BRIEF – An exact copy of the data below is needed; please leave out any pictures.

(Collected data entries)
******************************
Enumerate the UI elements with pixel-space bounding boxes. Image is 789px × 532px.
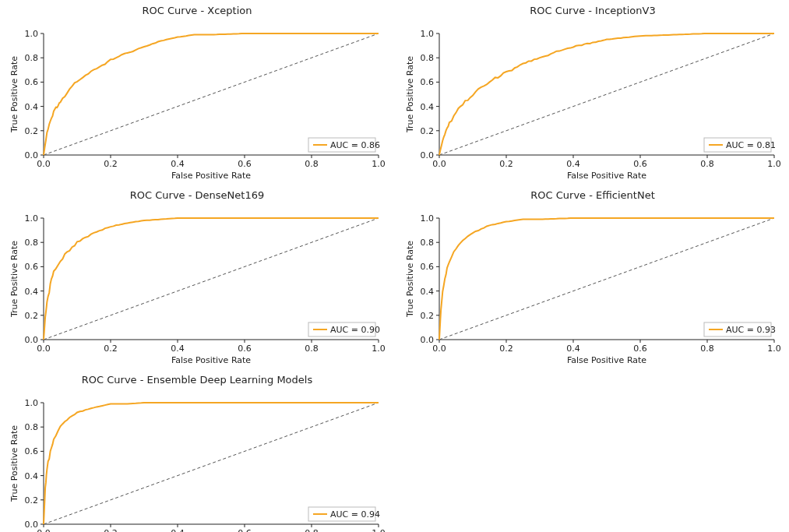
x-tick-label: 0.6 — [633, 159, 647, 169]
x-axis-label: False Positive Rate — [567, 171, 646, 181]
x-tick-label: 0.2 — [499, 344, 513, 354]
x-tick-label: 0.4 — [566, 159, 580, 169]
y-axis-label: True Positive Rate — [9, 425, 19, 502]
x-tick-label: 0.0 — [37, 159, 51, 169]
y-tick-label: 0.2 — [421, 126, 435, 136]
legend-label: AUC = 0.81 — [726, 140, 776, 150]
chart-title: ROC Curve - InceptionV3 — [402, 5, 784, 16]
x-tick-label: 1.0 — [372, 528, 386, 532]
chart-title: ROC Curve - DenseNet169 — [6, 189, 388, 201]
y-axis-label: True Positive Rate — [9, 56, 19, 133]
chance-line — [439, 218, 774, 340]
y-tick-label: 1.0 — [25, 213, 39, 224]
y-tick-label: 0.6 — [421, 262, 435, 272]
y-tick-label: 1.0 — [25, 398, 39, 408]
roc-chart-2: 0.00.20.40.60.81.00.00.20.40.60.81.0Fals… — [6, 203, 388, 366]
x-tick-label: 1.0 — [767, 344, 781, 354]
chance-line — [44, 33, 379, 155]
chart-cell-1: ROC Curve - InceptionV3 0.00.20.40.60.81… — [402, 5, 784, 185]
y-tick-label: 0.2 — [25, 311, 39, 321]
x-tick-label: 0.8 — [305, 159, 319, 169]
x-tick-label: 0.6 — [238, 159, 252, 169]
x-tick-label: 0.0 — [37, 344, 51, 354]
x-axis-label: False Positive Rate — [171, 355, 251, 365]
x-tick-label: 0.2 — [104, 344, 118, 354]
y-tick-label: 0.0 — [421, 335, 435, 345]
x-tick-label: 0.4 — [171, 344, 185, 354]
empty-cell — [402, 374, 784, 532]
x-tick-label: 0.2 — [104, 159, 118, 169]
y-tick-label: 0.8 — [421, 53, 435, 63]
x-tick-label: 0.6 — [238, 528, 252, 532]
x-tick-label: 1.0 — [372, 344, 386, 354]
chance-line — [44, 403, 379, 524]
y-tick-label: 0.4 — [25, 102, 39, 112]
chart-title: ROC Curve - EfficientNet — [402, 189, 784, 201]
x-tick-label: 0.6 — [633, 344, 647, 354]
y-tick-label: 0.0 — [421, 150, 435, 160]
x-tick-label: 0.0 — [432, 344, 446, 354]
x-tick-label: 0.4 — [566, 344, 580, 354]
x-tick-label: 0.8 — [700, 344, 714, 354]
y-tick-label: 0.8 — [421, 238, 435, 248]
chart-grid: ROC Curve - Xception 0.00.20.40.60.81.00… — [0, 0, 789, 532]
y-tick-label: 0.0 — [25, 150, 39, 160]
x-tick-label: 0.2 — [104, 528, 118, 532]
x-tick-label: 1.0 — [767, 159, 781, 169]
y-axis-label: True Positive Rate — [9, 241, 19, 318]
x-tick-label: 0.8 — [305, 344, 319, 354]
chart-title: ROC Curve - Xception — [6, 5, 388, 16]
roc-chart-1: 0.00.20.40.60.81.00.00.20.40.60.81.0Fals… — [402, 18, 784, 181]
chance-line — [439, 33, 774, 155]
y-tick-label: 0.6 — [25, 77, 39, 87]
y-tick-label: 0.8 — [25, 238, 39, 248]
x-axis-label: False Positive Rate — [567, 355, 646, 365]
roc-chart-4: 0.00.20.40.60.81.00.00.20.40.60.81.0Fals… — [6, 387, 388, 532]
legend-label: AUC = 0.93 — [726, 325, 776, 335]
y-axis-label: True Positive Rate — [405, 241, 415, 318]
y-tick-label: 0.4 — [421, 102, 435, 112]
chart-cell-4: ROC Curve - Ensemble Deep Learning Model… — [6, 374, 388, 532]
y-tick-label: 0.8 — [25, 422, 39, 432]
chart-cell-0: ROC Curve - Xception 0.00.20.40.60.81.00… — [6, 5, 388, 185]
y-tick-label: 0.0 — [25, 520, 39, 530]
legend-label: AUC = 0.90 — [330, 325, 380, 335]
legend-label: AUC = 0.94 — [330, 509, 380, 520]
x-tick-label: 0.0 — [37, 528, 51, 532]
y-tick-label: 0.2 — [421, 311, 435, 321]
x-tick-label: 0.4 — [171, 528, 185, 532]
y-tick-label: 0.6 — [421, 77, 435, 87]
x-tick-label: 0.4 — [171, 159, 185, 169]
x-tick-label: 0.2 — [499, 159, 513, 169]
x-tick-label: 0.8 — [305, 528, 319, 532]
y-tick-label: 0.6 — [25, 446, 39, 456]
roc-chart-0: 0.00.20.40.60.81.00.00.20.40.60.81.0Fals… — [6, 18, 388, 181]
roc-chart-3: 0.00.20.40.60.81.00.00.20.40.60.81.0Fals… — [402, 203, 784, 366]
y-tick-label: 1.0 — [421, 29, 435, 39]
chance-line — [44, 218, 379, 340]
chart-cell-2: ROC Curve - DenseNet169 0.00.20.40.60.81… — [6, 189, 388, 369]
x-tick-label: 0.8 — [700, 159, 714, 169]
y-tick-label: 0.8 — [25, 53, 39, 63]
y-tick-label: 0.2 — [25, 495, 39, 506]
y-axis-label: True Positive Rate — [405, 56, 415, 133]
x-tick-label: 0.0 — [432, 159, 446, 169]
y-tick-label: 0.2 — [25, 126, 39, 136]
x-axis-label: False Positive Rate — [171, 171, 251, 181]
y-tick-label: 1.0 — [421, 213, 435, 224]
y-tick-label: 0.4 — [25, 287, 39, 297]
chart-cell-3: ROC Curve - EfficientNet 0.00.20.40.60.8… — [402, 189, 784, 369]
chart-title: ROC Curve - Ensemble Deep Learning Model… — [6, 374, 388, 386]
y-tick-label: 0.4 — [421, 287, 435, 297]
x-tick-label: 1.0 — [372, 159, 386, 169]
y-tick-label: 0.0 — [25, 335, 39, 345]
x-tick-label: 0.6 — [238, 344, 252, 354]
legend-label: AUC = 0.86 — [330, 140, 380, 150]
y-tick-label: 0.6 — [25, 262, 39, 272]
y-tick-label: 1.0 — [25, 29, 39, 39]
y-tick-label: 0.4 — [25, 471, 39, 481]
******************************
SOLUTION BELOW –
Enumerate the UI elements with pixel-space bounding boxes. Image is 789px × 532px.
x-tick-label: 0.6 — [633, 159, 647, 169]
x-axis-label: False Positive Rate — [567, 171, 646, 181]
x-tick-label: 0.2 — [499, 344, 513, 354]
x-tick-label: 0.4 — [566, 159, 580, 169]
y-axis-label: True Positive Rate — [9, 425, 19, 502]
x-tick-label: 0.0 — [37, 159, 51, 169]
y-tick-label: 0.2 — [421, 126, 435, 136]
legend-label: AUC = 0.81 — [726, 140, 776, 150]
chart-title: ROC Curve - InceptionV3 — [402, 5, 784, 16]
x-tick-label: 1.0 — [372, 528, 386, 532]
chart-title: ROC Curve - DenseNet169 — [6, 189, 388, 201]
y-axis-label: True Positive Rate — [9, 56, 19, 133]
chance-line — [439, 218, 774, 340]
y-tick-label: 1.0 — [25, 213, 39, 224]
y-tick-label: 0.6 — [421, 262, 435, 272]
y-tick-label: 1.0 — [25, 398, 39, 408]
roc-chart-2: 0.00.20.40.60.81.00.00.20.40.60.81.0Fals… — [6, 203, 388, 366]
x-tick-label: 1.0 — [767, 344, 781, 354]
chance-line — [44, 33, 379, 155]
chart-cell-1: ROC Curve - InceptionV3 0.00.20.40.60.81… — [402, 5, 784, 185]
y-tick-label: 0.2 — [25, 311, 39, 321]
x-tick-label: 0.8 — [305, 159, 319, 169]
x-tick-label: 0.6 — [238, 159, 252, 169]
x-tick-label: 0.0 — [37, 344, 51, 354]
x-axis-label: False Positive Rate — [171, 355, 251, 365]
x-tick-label: 0.2 — [104, 344, 118, 354]
y-tick-label: 0.0 — [421, 335, 435, 345]
x-tick-label: 0.4 — [171, 344, 185, 354]
empty-cell — [402, 374, 784, 532]
x-tick-label: 0.2 — [104, 159, 118, 169]
y-tick-label: 0.8 — [421, 53, 435, 63]
x-tick-label: 0.6 — [238, 528, 252, 532]
x-tick-label: 1.0 — [372, 344, 386, 354]
chance-line — [44, 403, 379, 524]
y-tick-label: 0.4 — [25, 102, 39, 112]
chart-title: ROC Curve - EfficientNet — [402, 189, 784, 201]
x-tick-label: 0.6 — [633, 344, 647, 354]
y-tick-label: 0.0 — [421, 150, 435, 160]
x-tick-label: 0.0 — [432, 344, 446, 354]
x-tick-label: 0.4 — [566, 344, 580, 354]
x-tick-label: 0.8 — [700, 344, 714, 354]
y-tick-label: 0.8 — [421, 238, 435, 248]
chart-grid: ROC Curve - Xception 0.00.20.40.60.81.00… — [0, 0, 789, 532]
y-tick-label: 0.0 — [25, 150, 39, 160]
x-tick-label: 0.2 — [104, 528, 118, 532]
x-tick-label: 1.0 — [767, 159, 781, 169]
y-axis-label: True Positive Rate — [9, 241, 19, 318]
x-tick-label: 0.8 — [305, 344, 319, 354]
chart-title: ROC Curve - Xception — [6, 5, 388, 16]
roc-chart-1: 0.00.20.40.60.81.00.00.20.40.60.81.0Fals… — [402, 18, 784, 181]
chance-line — [439, 33, 774, 155]
y-tick-label: 0.6 — [25, 77, 39, 87]
y-tick-label: 0.8 — [25, 238, 39, 248]
x-axis-label: False Positive Rate — [567, 355, 646, 365]
roc-chart-4: 0.00.20.40.60.81.00.00.20.40.60.81.0Fals… — [6, 387, 388, 532]
legend-label: AUC = 0.93 — [726, 325, 776, 335]
y-axis-label: True Positive Rate — [405, 241, 415, 318]
y-tick-label: 0.4 — [421, 102, 435, 112]
chart-cell-4: ROC Curve - Ensemble Deep Learning Model… — [6, 374, 388, 532]
y-tick-label: 0.8 — [25, 422, 39, 432]
chart-cell-0: ROC Curve - Xception 0.00.20.40.60.81.00… — [6, 5, 388, 185]
y-tick-label: 0.0 — [25, 520, 39, 530]
legend-label: AUC = 0.90 — [330, 325, 380, 335]
legend-label: AUC = 0.94 — [330, 509, 380, 520]
x-tick-label: 0.0 — [37, 528, 51, 532]
y-tick-label: 0.2 — [421, 311, 435, 321]
x-tick-label: 0.4 — [171, 528, 185, 532]
y-tick-label: 0.6 — [421, 77, 435, 87]
x-tick-label: 0.4 — [171, 159, 185, 169]
x-tick-label: 0.2 — [499, 159, 513, 169]
x-tick-label: 0.8 — [305, 528, 319, 532]
y-tick-label: 0.6 — [25, 446, 39, 456]
roc-chart-0: 0.00.20.40.60.81.00.00.20.40.60.81.0Fals… — [6, 18, 388, 181]
roc-chart-3: 0.00.20.40.60.81.00.00.20.40.60.81.0Fals… — [402, 203, 784, 366]
y-tick-label: 1.0 — [421, 29, 435, 39]
chance-line — [44, 218, 379, 340]
chart-cell-2: ROC Curve - DenseNet169 0.00.20.40.60.81… — [6, 189, 388, 369]
x-tick-label: 0.8 — [700, 159, 714, 169]
y-tick-label: 0.8 — [25, 53, 39, 63]
y-tick-label: 0.2 — [25, 495, 39, 506]
y-axis-label: True Positive Rate — [405, 56, 415, 133]
x-tick-label: 0.0 — [432, 159, 446, 169]
y-tick-label: 0.2 — [25, 126, 39, 136]
x-axis-label: False Positive Rate — [171, 171, 251, 181]
y-tick-label: 1.0 — [421, 213, 435, 224]
y-tick-label: 0.4 — [25, 287, 39, 297]
chart-cell-3: ROC Curve - EfficientNet 0.00.20.40.60.8… — [402, 189, 784, 369]
chart-title: ROC Curve - Ensemble Deep Learning Model… — [6, 374, 388, 386]
y-tick-label: 0.4 — [421, 287, 435, 297]
x-tick-label: 1.0 — [372, 159, 386, 169]
y-tick-label: 0.0 — [25, 335, 39, 345]
x-tick-label: 0.6 — [238, 344, 252, 354]
legend-label: AUC = 0.86 — [330, 140, 380, 150]
y-tick-label: 0.6 — [25, 262, 39, 272]
y-tick-label: 1.0 — [25, 29, 39, 39]
y-tick-label: 0.4 — [25, 471, 39, 481]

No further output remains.